During the 2 weeks before your surgery:
Prepare your home.
Two weeks before surgery you may be asked to stop taking drugs that make it harder for your blood to clot. These include aspirin, ibuprofen (Advil, Motrin), naproxen (Naprosyn, Aleve), blood thinners such as warfarin (Coumadin), and other drugs.
You may also need to stop taking medicines that can make your body more likely to get an infection. These include methotrexate, Enbrel, or other medicines that suppress your immune system.
Ask your doctor which drugs you should still take on the day of your surgery.
If you have diabetes, heart disease, or other medical conditions, your surgeon will ask you to see the doctor who treats you for these conditions.

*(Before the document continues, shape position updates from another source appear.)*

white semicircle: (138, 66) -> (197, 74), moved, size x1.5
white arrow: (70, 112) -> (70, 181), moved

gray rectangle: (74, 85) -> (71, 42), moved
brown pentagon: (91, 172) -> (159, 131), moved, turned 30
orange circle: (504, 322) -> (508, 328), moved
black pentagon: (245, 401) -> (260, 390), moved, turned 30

Tell your doctor if you have been drinking a lot of alcohol, more than 1 or 2 drinks a day.
If you smoke, you need to stop. Ask your doctor or nurse for help. Smoking will slow down wound and bone healing. Your recovery may not be as good if you keep smoking.

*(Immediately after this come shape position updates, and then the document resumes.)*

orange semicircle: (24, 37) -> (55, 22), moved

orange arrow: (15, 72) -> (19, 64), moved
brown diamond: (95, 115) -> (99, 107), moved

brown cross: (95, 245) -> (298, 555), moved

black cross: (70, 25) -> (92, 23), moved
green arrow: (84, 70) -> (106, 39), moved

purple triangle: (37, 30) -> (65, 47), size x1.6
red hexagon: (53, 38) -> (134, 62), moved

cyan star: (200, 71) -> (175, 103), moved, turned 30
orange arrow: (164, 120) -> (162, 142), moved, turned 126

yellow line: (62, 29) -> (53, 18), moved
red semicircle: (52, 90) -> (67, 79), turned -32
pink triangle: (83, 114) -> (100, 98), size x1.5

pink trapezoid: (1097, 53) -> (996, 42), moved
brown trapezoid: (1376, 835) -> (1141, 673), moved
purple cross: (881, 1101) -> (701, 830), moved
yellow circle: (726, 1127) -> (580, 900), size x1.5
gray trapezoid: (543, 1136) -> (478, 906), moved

Always let your doctor know about any cold, flu, fever, herpes breakout, or other illness you have before your surgery.
You may want to visit a physical therapist to learn some exercises to do before surgery.
Set up your home to make everyday tasks easier.
Practice using a cane, walker, crutches, or a wheelchair correctly.
On the day of your surgery:
You will usually be asked not to drink or eat anything for 6 to 12 hours before the procedure.
Take the drugs your doctor told you to take with a small sip of water.
Your doctor or nurse will tell you when to arrive at the hospital.
After the Procedure
You will stay in the hospital for 3 to 4 days. During that time you will recover from your anesthesia and from the surgery itself. You will be asked to start moving and walking as soon as the first day after surgery.
Full recovery will take 4 months to a year.
Some people need a short stay in a rehabilitation center after they leave the hospital and before they go home. At a rehab center, you will learn how to safely do your daily activities on your own.